Your instructions: Please return the lines below verbatim, beginning at the one that has "Αξιολογήσεις" and stopping after the one that has "สินค้าที่เกี่ยวข้อง", and add no other lines.
══ Exercise data
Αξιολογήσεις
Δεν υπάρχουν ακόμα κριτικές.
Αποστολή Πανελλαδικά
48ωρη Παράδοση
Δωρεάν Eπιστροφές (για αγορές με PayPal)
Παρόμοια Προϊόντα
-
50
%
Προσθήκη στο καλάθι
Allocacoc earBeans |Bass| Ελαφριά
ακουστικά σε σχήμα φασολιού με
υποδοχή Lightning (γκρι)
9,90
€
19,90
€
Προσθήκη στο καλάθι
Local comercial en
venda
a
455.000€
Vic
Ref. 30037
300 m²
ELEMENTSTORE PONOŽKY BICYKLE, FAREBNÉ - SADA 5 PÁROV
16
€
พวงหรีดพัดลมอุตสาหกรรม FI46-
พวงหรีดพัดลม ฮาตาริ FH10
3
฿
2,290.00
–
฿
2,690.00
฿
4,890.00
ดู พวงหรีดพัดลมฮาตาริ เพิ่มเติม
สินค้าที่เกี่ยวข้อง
════
══ Exercise data
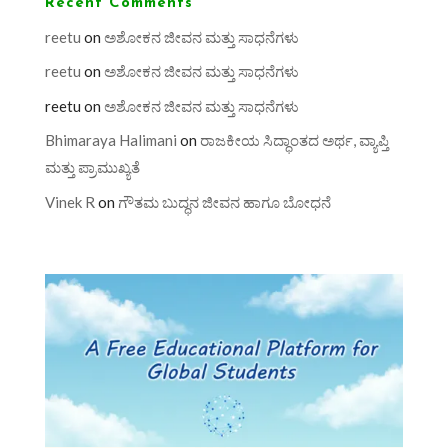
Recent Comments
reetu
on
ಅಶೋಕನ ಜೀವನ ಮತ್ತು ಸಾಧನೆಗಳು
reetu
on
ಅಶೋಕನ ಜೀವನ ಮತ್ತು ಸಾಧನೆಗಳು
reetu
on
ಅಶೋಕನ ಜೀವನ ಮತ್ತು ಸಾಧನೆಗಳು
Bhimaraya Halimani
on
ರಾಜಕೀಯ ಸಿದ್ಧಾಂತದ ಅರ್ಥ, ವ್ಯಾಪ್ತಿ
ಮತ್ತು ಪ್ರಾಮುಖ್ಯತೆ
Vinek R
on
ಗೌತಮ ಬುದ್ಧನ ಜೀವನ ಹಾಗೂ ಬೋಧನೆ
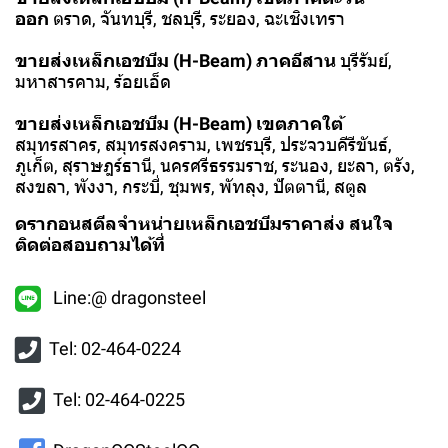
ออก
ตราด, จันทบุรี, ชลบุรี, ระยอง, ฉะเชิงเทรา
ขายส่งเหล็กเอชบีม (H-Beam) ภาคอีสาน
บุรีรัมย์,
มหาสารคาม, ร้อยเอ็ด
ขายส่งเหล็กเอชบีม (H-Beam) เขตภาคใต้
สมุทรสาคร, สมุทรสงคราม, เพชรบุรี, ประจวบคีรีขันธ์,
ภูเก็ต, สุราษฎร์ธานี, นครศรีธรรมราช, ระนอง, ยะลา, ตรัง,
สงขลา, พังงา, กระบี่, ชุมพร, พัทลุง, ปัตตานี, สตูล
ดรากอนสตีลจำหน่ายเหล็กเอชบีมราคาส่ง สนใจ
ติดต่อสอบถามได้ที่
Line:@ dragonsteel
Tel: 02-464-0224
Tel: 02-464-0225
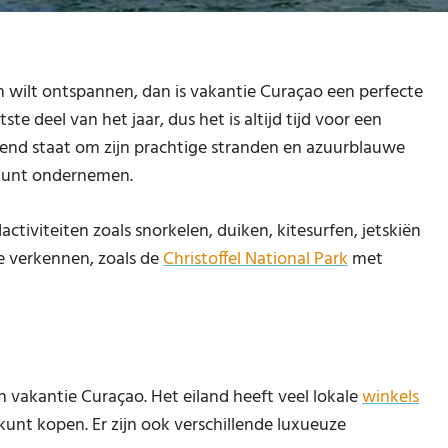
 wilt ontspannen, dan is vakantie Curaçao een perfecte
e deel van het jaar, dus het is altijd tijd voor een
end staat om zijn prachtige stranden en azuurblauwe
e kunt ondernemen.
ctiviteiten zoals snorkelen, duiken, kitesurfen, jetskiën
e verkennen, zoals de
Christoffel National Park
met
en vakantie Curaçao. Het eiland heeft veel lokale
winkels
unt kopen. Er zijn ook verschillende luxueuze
════
══ Exercise data
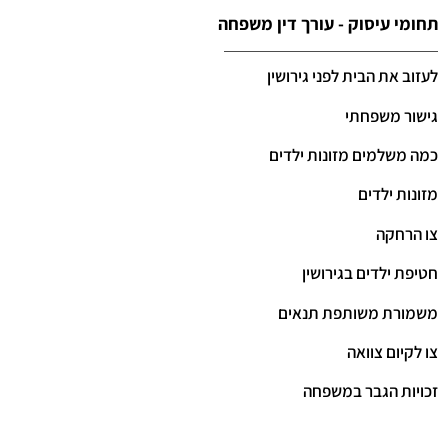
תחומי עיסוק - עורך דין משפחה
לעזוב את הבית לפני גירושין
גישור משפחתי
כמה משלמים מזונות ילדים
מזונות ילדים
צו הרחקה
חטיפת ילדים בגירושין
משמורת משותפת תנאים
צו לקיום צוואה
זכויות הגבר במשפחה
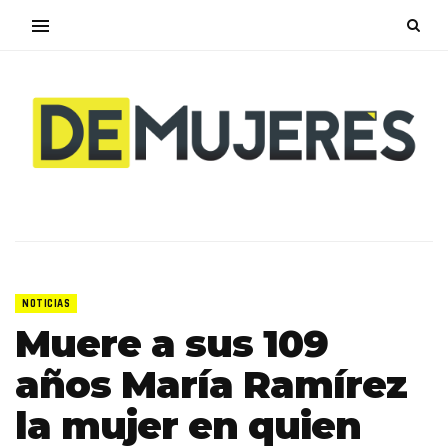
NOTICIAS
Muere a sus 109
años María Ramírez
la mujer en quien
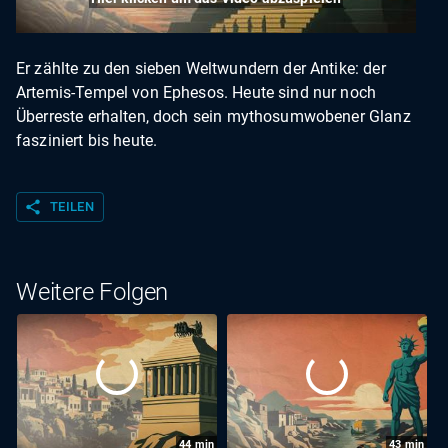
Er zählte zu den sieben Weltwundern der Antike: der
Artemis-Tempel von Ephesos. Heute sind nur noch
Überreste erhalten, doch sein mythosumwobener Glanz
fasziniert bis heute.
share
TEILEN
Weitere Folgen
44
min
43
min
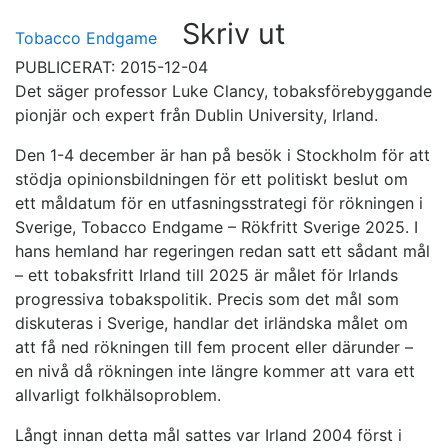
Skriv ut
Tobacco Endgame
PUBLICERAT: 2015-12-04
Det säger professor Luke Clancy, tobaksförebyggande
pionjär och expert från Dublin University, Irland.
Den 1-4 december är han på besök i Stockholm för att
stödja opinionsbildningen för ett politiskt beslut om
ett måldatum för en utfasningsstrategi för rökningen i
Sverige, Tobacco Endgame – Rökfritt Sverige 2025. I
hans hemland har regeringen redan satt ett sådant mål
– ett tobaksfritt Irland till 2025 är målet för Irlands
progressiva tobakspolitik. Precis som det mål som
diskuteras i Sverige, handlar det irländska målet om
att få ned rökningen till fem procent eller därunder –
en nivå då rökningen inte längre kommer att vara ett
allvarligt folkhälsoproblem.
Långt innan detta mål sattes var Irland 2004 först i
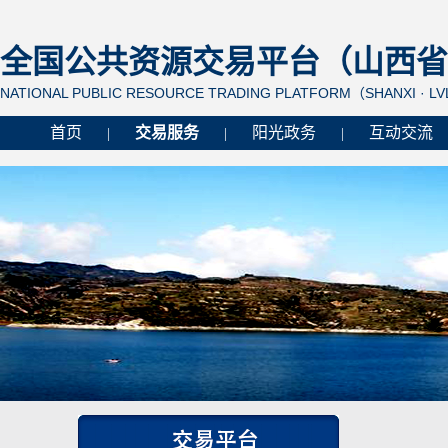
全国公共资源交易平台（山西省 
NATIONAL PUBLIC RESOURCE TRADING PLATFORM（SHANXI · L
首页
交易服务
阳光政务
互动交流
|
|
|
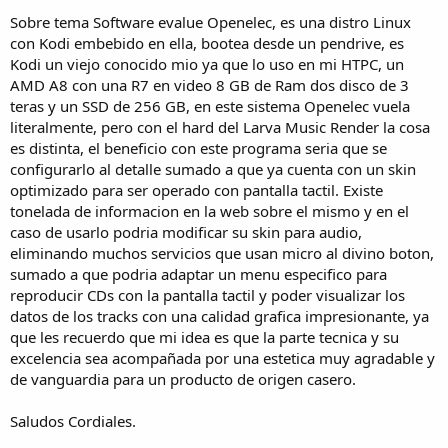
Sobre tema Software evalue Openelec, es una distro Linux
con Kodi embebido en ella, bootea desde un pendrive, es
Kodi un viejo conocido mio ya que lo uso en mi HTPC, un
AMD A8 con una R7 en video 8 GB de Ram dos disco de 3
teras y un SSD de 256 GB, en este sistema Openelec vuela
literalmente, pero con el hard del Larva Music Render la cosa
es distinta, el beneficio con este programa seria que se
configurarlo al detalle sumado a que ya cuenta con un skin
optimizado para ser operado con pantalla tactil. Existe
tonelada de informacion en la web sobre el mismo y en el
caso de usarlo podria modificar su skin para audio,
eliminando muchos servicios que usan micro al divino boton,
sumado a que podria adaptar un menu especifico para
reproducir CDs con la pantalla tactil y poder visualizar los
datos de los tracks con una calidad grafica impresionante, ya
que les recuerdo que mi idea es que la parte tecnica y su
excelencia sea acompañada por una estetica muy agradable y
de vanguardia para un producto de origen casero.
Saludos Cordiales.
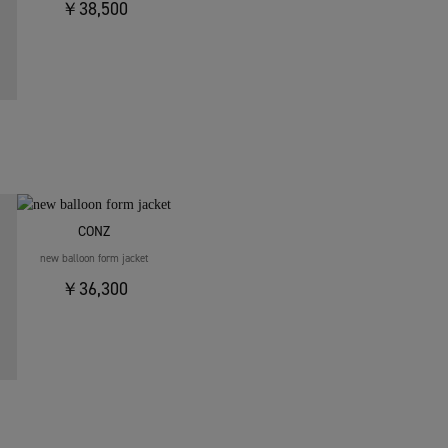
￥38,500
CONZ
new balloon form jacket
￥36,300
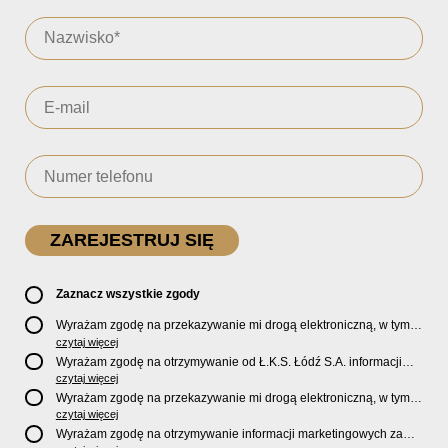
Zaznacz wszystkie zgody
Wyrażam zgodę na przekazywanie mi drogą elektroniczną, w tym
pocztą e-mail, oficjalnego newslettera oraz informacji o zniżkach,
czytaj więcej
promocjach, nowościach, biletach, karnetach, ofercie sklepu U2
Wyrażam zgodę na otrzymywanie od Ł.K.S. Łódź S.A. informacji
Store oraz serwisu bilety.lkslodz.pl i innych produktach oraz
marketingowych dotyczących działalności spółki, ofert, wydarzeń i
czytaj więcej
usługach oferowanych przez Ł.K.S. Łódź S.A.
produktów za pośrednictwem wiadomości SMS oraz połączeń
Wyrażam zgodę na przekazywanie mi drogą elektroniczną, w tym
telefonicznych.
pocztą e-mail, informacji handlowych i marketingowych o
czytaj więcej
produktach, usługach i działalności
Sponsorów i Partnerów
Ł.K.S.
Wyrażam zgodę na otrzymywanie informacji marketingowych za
════
Expected answer:
Αξιολογήσεις
Δεν υπάρχουν ακόμα κριτικές.
Αποστολή Πανελλαδικά
48ωρη Παράδοση
Δωρεάν Eπιστροφές (για αγορές με PayPal)
Παρόμοια Προϊόντα
-
50
%
Προσθήκη στο καλάθι
Allocacoc earBeans |Bass| Ελαφριά
ακουστικά σε σχήμα φασολιού με
υποδοχή Lightning (γκρι)
9,90
€
19,90
€
Προσθήκη στο καλάθι
Local comercial en
venda
a
455.000€
Vic
Ref. 30037
300 m²
ELEMENTSTORE PONOŽKY BICYKLE, FAREBNÉ - SADA 5 PÁROV
16
€
พวงหรีดพัดลมอุตสาหกรรม FI46-
พวงหรีดพัดลม ฮาตาริ FH10
3
฿
2,290.00
–
฿
2,690.00
฿
4,890.00
ดู พวงหรีดพัดลมฮาตาริ เพิ่มเติม
สินค้าที่เกี่ยวข้อง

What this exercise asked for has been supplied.